The many-coloured puppet show

He who has given it a modicum of thought knows the truth of what I am about to say: All the movement in this world. The throbbing, bobbing, and heaving. The running, jumping and squirming. The swerving black clouds of locusts. The roaring of lions. The show of shoals of fish. The skittering of antelopes. The scuttling of crabs. The muteness of a caterpillar being eaten alive from within by a parasite. The oceanic depth charges of a whale call. The multiplying of bacteria. The cry of a baby. The blooming of flowers. The growth of grass. The teeming industry of soil worms. The kissing of lovers. The rigorous screams of sex. The braying of donkeys. The beating of billions of hearts. The opening of pores. The chatter of lovers. The growth of nails. The screams of death. The scream of Eureeeka! The gift of genius. All this and more. This motion of life is produced and kept up by hunger and the sexual impulse - aided a little by boredom. These are the three prongs, nay the engines that drive the industry of the motion of life on earth. All this is finite existence. Restlessness. Constant striving. Ceaseless wanting. Unquenchable desiring but never fulfilling. Ti's all an endless trouble you know. Platos: always becoming never being.
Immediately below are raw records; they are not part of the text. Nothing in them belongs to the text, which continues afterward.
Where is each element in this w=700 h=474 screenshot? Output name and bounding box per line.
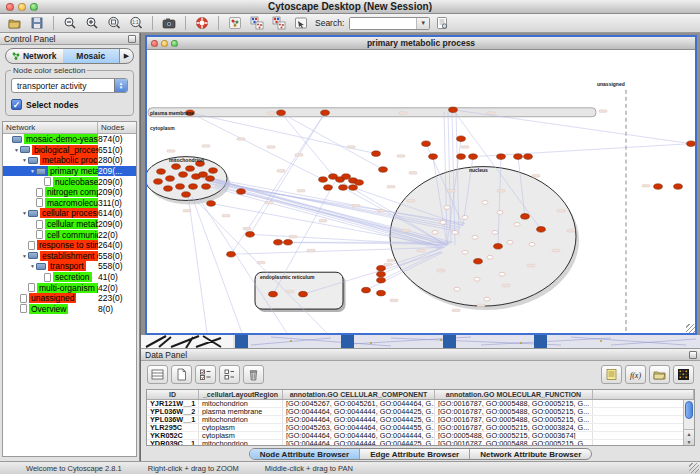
- unselect-attributes-button[interactable]: [219, 365, 240, 384]
- tree-row-label[interactable]: cellular process: [40, 208, 98, 218]
- edge[interactable]: [192, 196, 242, 333]
- node[interactable]: [299, 291, 308, 297]
- edge[interactable]: [231, 113, 325, 255]
- tree-row[interactable]: Overview8(0): [3, 304, 136, 315]
- node[interactable]: [324, 185, 333, 191]
- table-row[interactable]: YPL036W__2plasma membrane[GO:0044464, GO…: [147, 408, 694, 416]
- expand-arrow-icon[interactable]: ▼: [29, 263, 36, 269]
- column-header[interactable]: annotation.GO MOLECULAR_FUNCTION: [435, 390, 593, 399]
- tab-mosaic[interactable]: Mosaic: [63, 49, 120, 63]
- table-scrollbar[interactable]: ▲▼: [683, 400, 694, 445]
- node[interactable]: [469, 154, 478, 160]
- node-unselected[interactable]: [474, 277, 480, 281]
- node[interactable]: [209, 168, 218, 174]
- edge[interactable]: [281, 113, 383, 170]
- tree-row-label[interactable]: metabolic process: [40, 155, 98, 165]
- close-button[interactable]: [151, 40, 158, 47]
- expand-arrow-icon[interactable]: ▼: [29, 168, 36, 174]
- background-window-fragment[interactable]: [235, 335, 248, 348]
- zoom-out-button[interactable]: [60, 15, 80, 32]
- node[interactable]: [457, 136, 466, 142]
- node-unselected[interactable]: [462, 216, 468, 220]
- tab-edge-attribute-browser[interactable]: Edge Attribute Browser: [360, 449, 470, 459]
- tree-row[interactable]: cellular metabo209(0): [3, 219, 136, 230]
- node-unselected[interactable]: [499, 272, 505, 276]
- compartment-nucleus[interactable]: [390, 167, 576, 307]
- node[interactable]: [206, 176, 215, 182]
- network-canvas[interactable]: plasma membranecytoplasmmitochondrionnuc…: [147, 50, 695, 333]
- tab-overflow-button[interactable]: ▶: [119, 49, 133, 63]
- tree-row[interactable]: nucleobase-209(0): [3, 176, 136, 187]
- node[interactable]: [207, 201, 216, 207]
- node[interactable]: [237, 189, 246, 195]
- node-unselected[interactable]: [454, 287, 460, 291]
- open-file-button[interactable]: [5, 15, 25, 32]
- network-graph[interactable]: plasma membranecytoplasmmitochondrionnuc…: [147, 50, 695, 333]
- tree-row-label[interactable]: unassigned: [29, 293, 76, 303]
- new-attribute-button[interactable]: [171, 365, 192, 384]
- node-unselected[interactable]: [484, 297, 490, 301]
- node[interactable]: [321, 110, 330, 116]
- node[interactable]: [154, 179, 163, 185]
- function-builder-button[interactable]: f(x): [625, 365, 646, 384]
- scrollbar-thumb[interactable]: [685, 401, 693, 419]
- node[interactable]: [524, 154, 533, 160]
- edge[interactable]: [473, 144, 691, 157]
- node-unselected[interactable]: [472, 235, 478, 239]
- float-panel-icon[interactable]: [128, 35, 136, 43]
- import-network-from-file-button[interactable]: [269, 15, 289, 32]
- node-unselected[interactable]: [487, 255, 493, 259]
- node-unselected[interactable]: [507, 240, 513, 244]
- tree-row-label[interactable]: cell communicat: [45, 230, 98, 240]
- node[interactable]: [319, 177, 328, 183]
- background-window-fragment[interactable]: [534, 335, 547, 348]
- node[interactable]: [449, 107, 458, 113]
- search-input[interactable]: [350, 18, 416, 29]
- node[interactable]: [377, 277, 386, 283]
- float-panel-icon[interactable]: [689, 351, 697, 359]
- select-nodes-checkbox[interactable]: ✓: [11, 99, 22, 110]
- tree-row-label[interactable]: secretion: [53, 272, 92, 282]
- compartment-plasma-membrane[interactable]: [148, 108, 596, 117]
- attribute-matrix-button[interactable]: [673, 365, 694, 384]
- tree-row[interactable]: response to stimulu264(0): [3, 240, 136, 251]
- minimize-button[interactable]: [18, 3, 26, 11]
- tab-network-attribute-browser[interactable]: Network Attribute Browser: [470, 449, 591, 459]
- column-header[interactable]: ID: [147, 390, 199, 399]
- tree-row-label[interactable]: Overview: [29, 304, 68, 314]
- node[interactable]: [687, 141, 695, 147]
- node[interactable]: [497, 154, 506, 160]
- tab-network[interactable]: Network: [6, 49, 63, 63]
- zoom-to-fit-button[interactable]: 1:1: [126, 15, 146, 32]
- tree-row[interactable]: multi-organism pro42(0): [3, 282, 136, 293]
- node[interactable]: [342, 174, 351, 180]
- tree-row-label[interactable]: nitrogen compo: [45, 187, 98, 197]
- column-header[interactable]: annotation.GO CELLULAR_COMPONENT: [283, 390, 435, 399]
- expand-arrow-icon[interactable]: ▼: [13, 147, 20, 153]
- node[interactable]: [457, 154, 466, 160]
- node[interactable]: [474, 258, 483, 264]
- tree-row[interactable]: ▼cellular process614(0): [3, 208, 136, 219]
- scrollbar-arrows[interactable]: ▲▼: [684, 429, 694, 445]
- close-button[interactable]: [6, 3, 14, 11]
- search-dropdown-arrow-icon[interactable]: ▼: [416, 18, 429, 29]
- column-header[interactable]: _cellularLayoutRegion: [199, 390, 283, 399]
- network-window-titlebar[interactable]: primary metabolic process: [147, 37, 695, 50]
- node-unselected[interactable]: [440, 220, 446, 224]
- node[interactable]: [521, 214, 530, 220]
- node[interactable]: [182, 192, 191, 198]
- tree-row[interactable]: cell communicat22(0): [3, 229, 136, 240]
- tree-row[interactable]: unassigned223(0): [3, 293, 136, 304]
- table-row[interactable]: YKR052Ccytoplasm[GO:0044464, GO:0044446,…: [147, 432, 694, 440]
- edge[interactable]: [188, 194, 207, 333]
- node[interactable]: [379, 167, 388, 173]
- node-unselected[interactable]: [497, 211, 503, 215]
- attribute-table[interactable]: ID_cellularLayoutRegionannotation.GO CEL…: [146, 389, 695, 446]
- node[interactable]: [372, 151, 381, 157]
- tree-row-label[interactable]: cellular metabo: [45, 219, 98, 229]
- node[interactable]: [172, 164, 181, 170]
- zoom-selected-region-button[interactable]: [104, 15, 124, 32]
- node[interactable]: [166, 176, 175, 182]
- resize-grip[interactable]: [686, 324, 695, 333]
- expand-arrow-icon[interactable]: ▼: [21, 253, 28, 259]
But there is another existence. Infinite. Unchanging. Requiring no help from outside. Eternally at rest and calm. Never coming into being nor passing away. Without change. Without time. Such an existence should be the aim of every mortal. It is an existence that can be had. The denial of the Will-to-life opens the way to it. Deny the Will and such an existence is yours. Now how to deny the Will? Now that is the question...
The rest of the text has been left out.